Les Scythes étaient de fiers artisans, qu’ils soient sculpteurs, tisseurs, menuisiers ou forgerons. La femme s’occupait de filer, tisser, coudre la laine et de préparer le feutre. Elle avait peu de droits et s’astreignait surtout à une vie domestique et à la responsabilité des enfants.

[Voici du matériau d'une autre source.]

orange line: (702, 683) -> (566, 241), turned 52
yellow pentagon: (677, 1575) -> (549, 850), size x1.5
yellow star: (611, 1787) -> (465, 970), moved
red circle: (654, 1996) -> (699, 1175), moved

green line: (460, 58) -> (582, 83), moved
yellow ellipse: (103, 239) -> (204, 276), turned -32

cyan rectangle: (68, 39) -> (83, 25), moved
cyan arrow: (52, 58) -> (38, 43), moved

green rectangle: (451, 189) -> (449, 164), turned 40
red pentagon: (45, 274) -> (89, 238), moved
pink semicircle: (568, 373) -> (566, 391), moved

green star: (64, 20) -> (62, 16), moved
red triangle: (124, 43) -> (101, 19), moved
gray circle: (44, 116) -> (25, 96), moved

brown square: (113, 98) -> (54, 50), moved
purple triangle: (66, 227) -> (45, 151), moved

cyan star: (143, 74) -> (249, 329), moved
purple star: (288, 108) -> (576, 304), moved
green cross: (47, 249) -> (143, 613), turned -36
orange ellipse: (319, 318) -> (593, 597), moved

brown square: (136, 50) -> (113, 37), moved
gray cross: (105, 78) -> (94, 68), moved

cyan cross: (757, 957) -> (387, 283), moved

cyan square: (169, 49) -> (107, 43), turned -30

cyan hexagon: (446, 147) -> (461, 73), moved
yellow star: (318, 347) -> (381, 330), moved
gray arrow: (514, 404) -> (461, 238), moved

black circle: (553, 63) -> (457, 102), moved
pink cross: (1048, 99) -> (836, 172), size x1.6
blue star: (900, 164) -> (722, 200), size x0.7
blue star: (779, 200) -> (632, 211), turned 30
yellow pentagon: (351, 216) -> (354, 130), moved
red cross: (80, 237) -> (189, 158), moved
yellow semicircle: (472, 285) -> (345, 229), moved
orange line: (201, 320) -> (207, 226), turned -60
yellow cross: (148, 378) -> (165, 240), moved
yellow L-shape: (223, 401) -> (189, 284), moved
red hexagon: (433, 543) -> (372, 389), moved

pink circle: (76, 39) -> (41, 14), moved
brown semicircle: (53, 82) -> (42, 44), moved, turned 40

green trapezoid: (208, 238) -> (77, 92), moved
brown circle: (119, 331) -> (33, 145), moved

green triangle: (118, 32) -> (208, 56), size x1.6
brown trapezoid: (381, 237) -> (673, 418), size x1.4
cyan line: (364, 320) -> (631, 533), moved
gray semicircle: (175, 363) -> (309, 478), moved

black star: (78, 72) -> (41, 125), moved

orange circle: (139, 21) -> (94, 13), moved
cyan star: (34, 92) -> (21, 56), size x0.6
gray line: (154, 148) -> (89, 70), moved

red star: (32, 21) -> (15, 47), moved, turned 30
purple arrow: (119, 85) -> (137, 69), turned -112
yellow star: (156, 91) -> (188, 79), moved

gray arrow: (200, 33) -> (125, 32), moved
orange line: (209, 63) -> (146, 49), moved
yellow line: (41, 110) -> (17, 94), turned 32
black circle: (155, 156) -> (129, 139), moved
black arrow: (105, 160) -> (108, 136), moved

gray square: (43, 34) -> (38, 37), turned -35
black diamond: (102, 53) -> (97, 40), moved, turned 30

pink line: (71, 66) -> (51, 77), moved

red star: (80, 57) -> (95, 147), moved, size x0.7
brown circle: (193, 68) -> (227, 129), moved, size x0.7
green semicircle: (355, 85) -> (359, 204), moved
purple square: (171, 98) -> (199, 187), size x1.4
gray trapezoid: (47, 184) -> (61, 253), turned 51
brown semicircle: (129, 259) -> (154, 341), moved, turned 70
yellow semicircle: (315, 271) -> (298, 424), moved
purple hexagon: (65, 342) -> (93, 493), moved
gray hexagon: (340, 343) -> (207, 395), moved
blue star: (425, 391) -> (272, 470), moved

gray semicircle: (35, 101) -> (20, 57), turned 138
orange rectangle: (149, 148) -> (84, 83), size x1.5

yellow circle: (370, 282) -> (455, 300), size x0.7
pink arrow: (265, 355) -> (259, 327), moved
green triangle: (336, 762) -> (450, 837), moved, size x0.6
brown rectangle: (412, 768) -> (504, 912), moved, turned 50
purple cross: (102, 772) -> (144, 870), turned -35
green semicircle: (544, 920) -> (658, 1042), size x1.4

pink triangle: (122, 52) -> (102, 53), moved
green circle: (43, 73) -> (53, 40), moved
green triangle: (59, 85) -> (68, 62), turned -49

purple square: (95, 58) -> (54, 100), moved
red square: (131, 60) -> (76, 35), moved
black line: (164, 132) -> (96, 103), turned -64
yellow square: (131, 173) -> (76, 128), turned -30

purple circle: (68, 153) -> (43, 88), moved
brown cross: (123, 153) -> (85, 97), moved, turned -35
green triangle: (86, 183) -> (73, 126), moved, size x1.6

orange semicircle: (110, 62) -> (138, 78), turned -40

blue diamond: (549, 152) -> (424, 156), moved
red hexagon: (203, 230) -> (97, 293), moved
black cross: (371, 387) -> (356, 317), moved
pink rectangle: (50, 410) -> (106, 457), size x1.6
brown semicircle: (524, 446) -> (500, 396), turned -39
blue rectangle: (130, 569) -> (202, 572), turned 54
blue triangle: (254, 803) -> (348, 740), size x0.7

Ainsi, ce soir là, les hommes s’étaient occupés des bêtes et patientaient autour des feux allumés. Leurs épouses achevaient la préparation des viandes, qu’ils dégusteraient en buvant du Koumys, du lait de jument, ou du vin grec dont ils étaient devenus de véritables amateurs. Le pain et le Hippace, sorte de fromage à base de Koumys, clôturaient une journée débutée avec les premiers rayons du soleil.


Hermès rejoignit ses filles autour de l’âtre, dont les flammes dansantes vers la haute nuit crépitaient à cause du bois par tout à fait sec. Il y avait quelques hommes de confiance, mais aucun ne pouvait se vanter d’un quelconque statut de préférence.

Toutefois, selon la coutume, Hermès avait déjà promis Liluce, son aînée, à un guerrier, Grégaès, veuf comme lui, lorsqu’elle atteindrait ses seize printemps. Les deux hommes parlaient très peu et la vie avançait selon des gestes et des habitudes quotidiens qui ne nécessitaient aucun commentaire. Grégaès n’avait pas voulu que Liluce l’épouse sans qu’elle n’accepte son sort. Il avait souhaité que, de son plein gré, elle manifeste l’envie de vivre à ses côtés. A ses douze ans, Liluce avait consentit à cette destinée. Grégaès était l’homme le plus singulier du clan, le plus adroit à l’arc et avait toujours montré un dévouement sans faille, combattant avec férocité les ennemis rencontrés au cours des semaines de pérégrinations.


Ils étaient sept à manger en silence, avec pour seul accompagnement, les échos des cris d’enfants venus des charriots voisins. Sept à se restaurer calmement : Liluce, Hermès, Grégaès, Félia, deux hommes qui garderaient le camp à tour de rôle pendant les heures nocturnes, et Rama, nourrice de la jeune Félia, dont le mari était mort il y a déjà cinq ans lors d’une chasse. Rama restait l’unique réconfort d’homme du chef Calios. Ils dormaient ensemble, souvent, à part. Elle n’avait jamais eu d’enfants et s’occupait de ceux d’Hermès comme s’il se fut agit des siens.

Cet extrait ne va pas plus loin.